In Jane Jacobs' "The Death and Life of Great American Cities", the author makes the argument that circulation, the ability to draw pedestrians from one area of a city to another, is the most important mechanic in city planning and development. While the Opera Block only spans a mere quarter mile, it draws people up and down its sidewalks all day long and into the night with a mix of business and entertainment establishments, with living space to boot. The majority of storefronts on Hanover are under the same roof of one long, brick building creating a more uniform aesthetic and commercial experience.

A look at the consistent storefronts along Hanover Street by Manchester Oblique.

Vines slowly scaling the wall of Hanover Street pakring garage by Manchester Oblique.

The Opera Block's archway leading to a parking lot behind the building. A nice device in preserving access yet avoiding a potential alleyway. In the background sits the New Hampshire 9th Circuit Courthouse on the neighboring Amherst Street. By Manchester Oblique.

From there you can pick some of the more obvious details like the trees that line the wide sidewalks and the decorative lighting around the branches, making for a more whimsical night look.

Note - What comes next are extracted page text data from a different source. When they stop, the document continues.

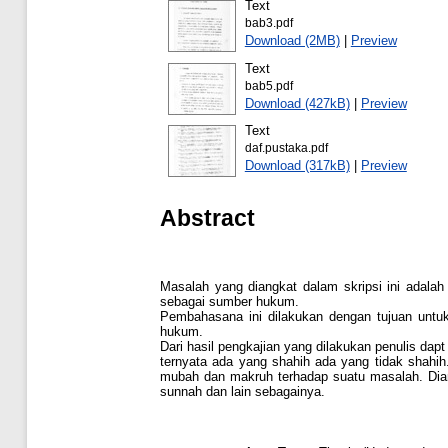
Text
bab3.pdf
Download (2MB)
|
Preview
Text
bab5.pdf
Download (427kB)
|
Preview
Text
daf.pustaka.pdf
Download (317kB)
|
Preview
Abstract
Masalah yang diangkat dalam skripsi ini adala
sebagai sumber hukum.
Pembahasana ini dilakukan dengan tujuan untu
hukum.
Dari hasil pengkajian yang dilakukan penulis dap
ternyata ada yang shahih ada yang tidak shahi
mubah dan makruh terhadap suatu masalah. Diant
sunnah dan lain sebagainya.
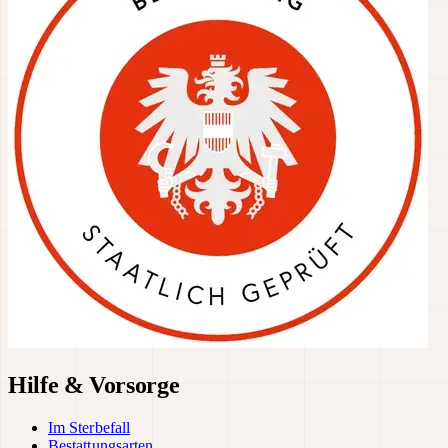
Hilfe & Vorsorge
Im Sterbefall
Bestattungsarten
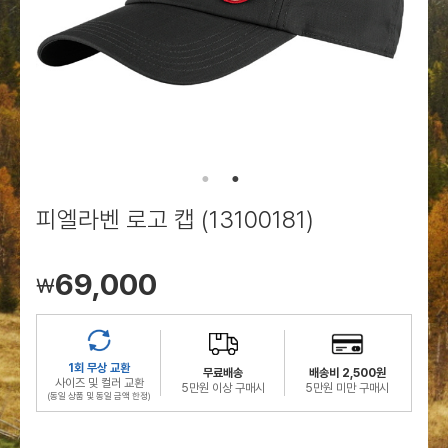
로그인
로그인
로그인
로그인
회원가입
회원가입
회원가입
매장찾기
매장찾기
매장찾기
매장찾기
매장찾기
아울렛
아울렛
매장찾기
로그인
로그인
로그인
회원가입
회원가입
회원가입
회원가입
회원가입
매장찾기
매장찾기
매장찾기
매장찾기
매장찾기
회원가입
로그인
로그인
로그인
로그인
로그인
회원가입
회원가입
회원가입
회원가입
회원가입
매장찾기
매장찾기
로그인
로그인
로그인
로그인
로그인
로그인
회원가입
회원가입
피엘라벤 로고 캡 (13100181)
로그인
로그인
69,000
￦
1회 무상 교환
무료배송
배송비 2,500원
사이즈 및 컬러 교환
5만원 이상 구매시
5만원 미만 구매시
(동일 상품 및 동일 금액 한정)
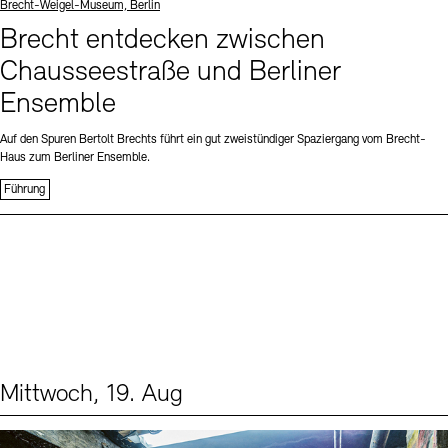
Standort
Brecht-Weigel-Museum, Berlin
Brecht entdecken zwischen
Chausseestraße und Berliner
Ensemble
Auf den Spuren Bertolt Brechts führt ein gut zweistündiger Spaziergang vom Brecht-
Haus zum Berliner Ensemble.
Führung
Mittwoch, 19. Aug
Events (1)
Sprache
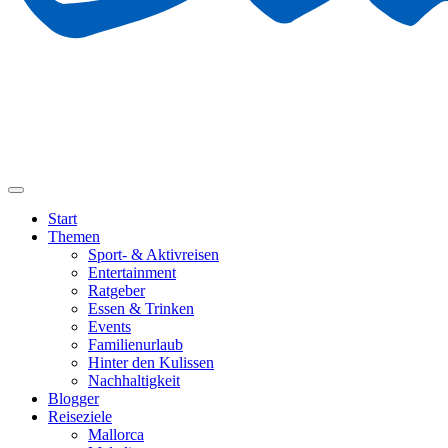
Start
Themen
Sport- & Aktivreisen
Entertainment
Ratgeber
Essen & Trinken
Events
Familienurlaub
Hinter den Kulissen
Nachhaltigkeit
Blogger
Reiseziele
Mallorca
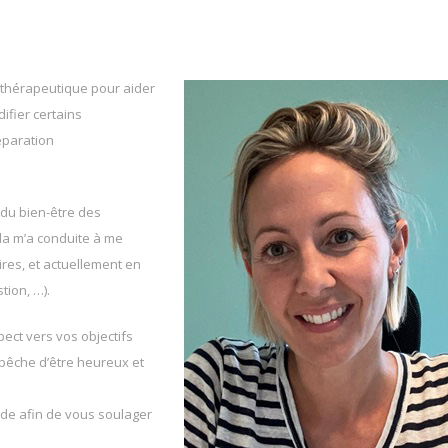
eute Chaudfontainet
e thérapeutique pour aider
ifier certains
éparation
Sutter
du bien-être des
la m’a conduite à me
res, et actuellement en
tion, …).
ect vers vos objectifs
pêche d’être heureux et
ide afin de vous soulager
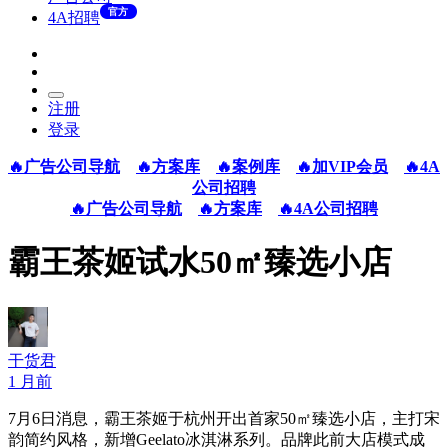
官方
4A招聘
注册
登录
🔥广告公司导航
🔥方案库
🔥案例库
🔥加VIP会员
🔥4A
公司招聘
🔥广告公司导航
🔥方案库
🔥4A公司招聘
霸王茶姬试水50㎡臻选小店
干货君
1 月前
7月6日消息，霸王茶姬于杭州开出首家50㎡臻选小店，主打宋
韵简约风格，新增Geelato冰淇淋系列。品牌此前大店模式成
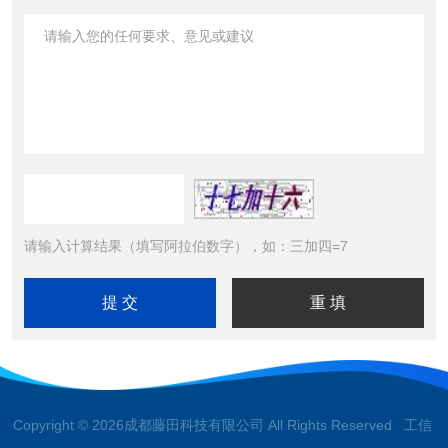
请输入计算结果（填写阿拉伯数字），如：三加四=7
Copyright © 2026成都藤田科技有限公司 All Rights Reserved 工信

Even the parking garage behind the Citizen's Bank building is unobtrusive, camouflaged with vinery and darker cement.

In contrast, Amherst and Lowell Streets are both fine streets that have flourishing businesses but somehow lack the magical look of Hanover Street.

Amherst Street's entrance from Elm Street is narrow, including its sidewalks, and not as well lit at night giving the space a sense of unease rather than an inviting nightspot. Granted the latter half of the block between Elm and Chestnut are dominated by a courthouse and a parking garage, but there are jarring gaps between many of the buildings that make it feel like you're on the backside of downtown as opposed to walking down one of its lively side streets. If you're walking along the northern sidewalk and round the corner of Consuelo's Taqueria, you're faced with a strange, overly large, and often empty, side street that grants access to a parking garage. From there, you're forced to cross to the next sidewalk at an odd angel as Amherst Street actually widens to allow parking on both sides of the street. It sounds knit-picky but it makes for a dissonant pedestrian experience and give the street an asymmetrical quality.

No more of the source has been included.